Amyotrophic lateral sclerosis (ALS) is a fatal motor neuron disorder characterized pathologically by ubiquitinated TAR DNA binding protein (TDP-43) inclusions. The function of TDP-43 in the nervous system is uncertain, and a mechanistic role in neurodegeneration remains speculative. We identified neighboring mutations in a highly conserved region of TARDBP in sporadic and familial ALS cases. TARDBPM337V segregated with disease within one kindred and a genome-wide scan confirmed that linkage was restricted to chromosome 1p36, which contains the TARDBP locus. Mutant forms of TDP-43 fragmented in vitro more readily than wild type and, in vivo, caused neural apoptosis and developmental delay in the chick embryo. Our evidence suggests a pathophysiological link between TDP-43 and ALS.

Fig. 1

Identification of three missense mutations in exon 6 of TARDBP. (A) DNA sequence demonstrating a single base substitution (asterisk) changing the wild-type adenine at 1009 to guanine, substituting valine for methionine (M337V). (B) Two additional mutations were found in sporadic ALS cases; 991 C>A substituting lysine for glutamine (Q33 1K), and 881 G>C substituting alanine for glycine (G294A). (C) A sequence alignment of amino acids 287-347 of TDP43 from diverse vertebrate species is shown. Identical amino acids have a black background, similar amino acids are grey and mutation sites are red.

Fig. 2

Mutation in TARDBP cosegregates with disease in kindred ALS85 (A) Linkage analysis of Affymetrix 10K SNP array data demonstrated linkage to chromosome 1p36. (B) Linkage to the region containing TARDBP was confirmed using microsatellite markers. (C) The ALS85 pedigree is shown. Affected individuals are indicated by black symbols. The proband is indicated by the arrow. Unaffected individuals have open symbols. II. 1 (vertical bar) was an obligate carrier with an anecdotal history of ALS. Slashed symbols indicate deceased subjects. Gender has been omitted for confidentiality. Microsatellite markers are shown in chromosomal order with their genetic and physical locations. Genotypes for each individual are given with inferred genotypes in parentheses. The haplotype segregating with disease is indicated by the black bar. The 1009 A>G TARDBP mutation is indicated by a red “G”.

Fig. 3

Immunoblots of cytoplasmic fractions from CHO cells transiently transfected with wild-type and mutant TDP-43. (A) Probing for the N-terminal myc tag demonstrating numerous fragments which were absent in controls (NT, non-transfected, and CAT, chloramphenicol acetyl transferase transfected).
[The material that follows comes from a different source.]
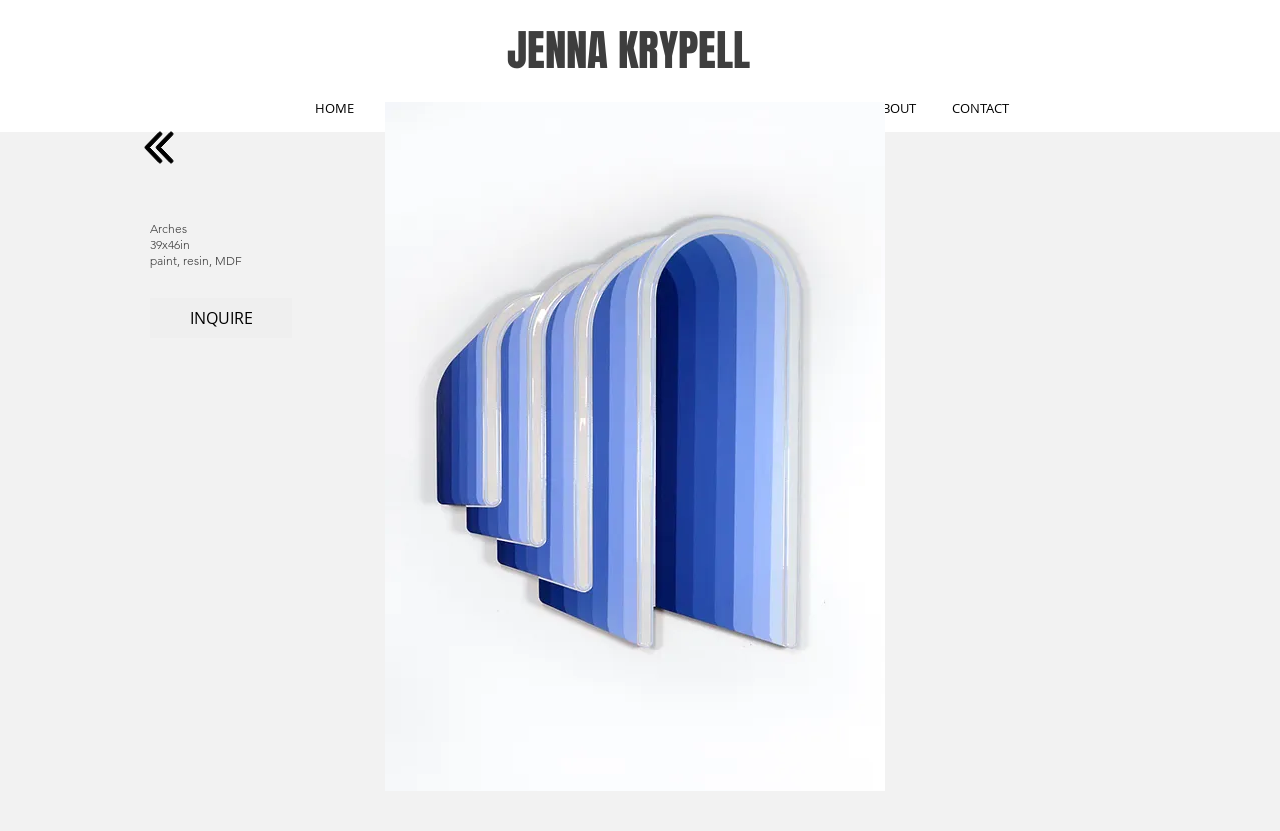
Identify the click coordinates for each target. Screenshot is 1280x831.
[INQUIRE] (221, 318)
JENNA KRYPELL (628, 50)
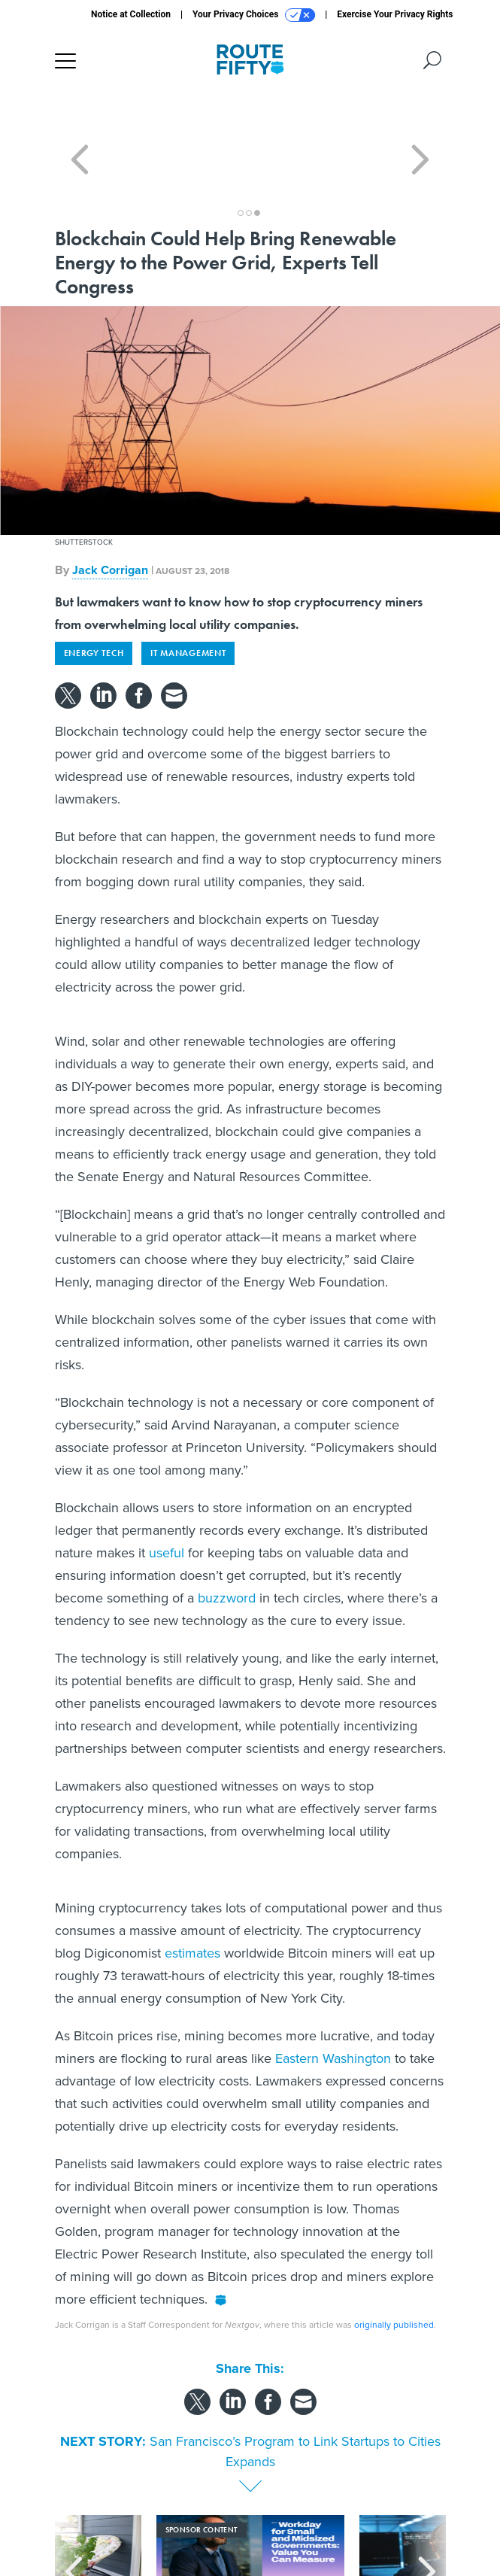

The dominant bands were at 40, 18 and 14 kD. (B) Quantitative analysis of myc-immunoreactive bands. Densitometry of bands was conducted using Odyssey. Results are presented as mean and standard error of the mean of eight experiments.

Fig. 4

Mutant TDP-43 causes chick embryonic developmental delay. Chick embryo spinal cords were transfected with plasmids encoding wild-type TDP-43 (A, D, G), mutant Q331K (B, E, H) or M337V (C, F, I). Embryo images and sections shown were taken 24 hours post electroporation. Embryos expressing TDP43_WT developed normal limb (black arrows) and tail buds (A) while those expressing mutant TDP-43 did not (B, C). Magnified images of upper limb buds are shown in insets. (J) The percentage of embryos that matured normally (reached HH stage 15 or 17 after 24 hours and 48 hours respectively) is shown. Data were generated from analysis of 49 embryos in each treatment group. (D-F) Transverse sections of chick spinal cord double-stained with anti-HA (green) and anti-myc (red) antibodies to the tags on transfected TDP-43 constructs. Unilateral TDP-43 construct expression in spinal cord neural cells occurs following embryo electroporation. The majority of the cells in the transfected region have the characteristic phenotype of neuroepithelial cells. (G-I) TUNEL staining of sections shown in D-F demonstrated apoptotic nuclei (blue arrows). (K) Quantification of apoptosis. TUNEL positive cells in five sections per embryo (two embryos per transfection) were counted.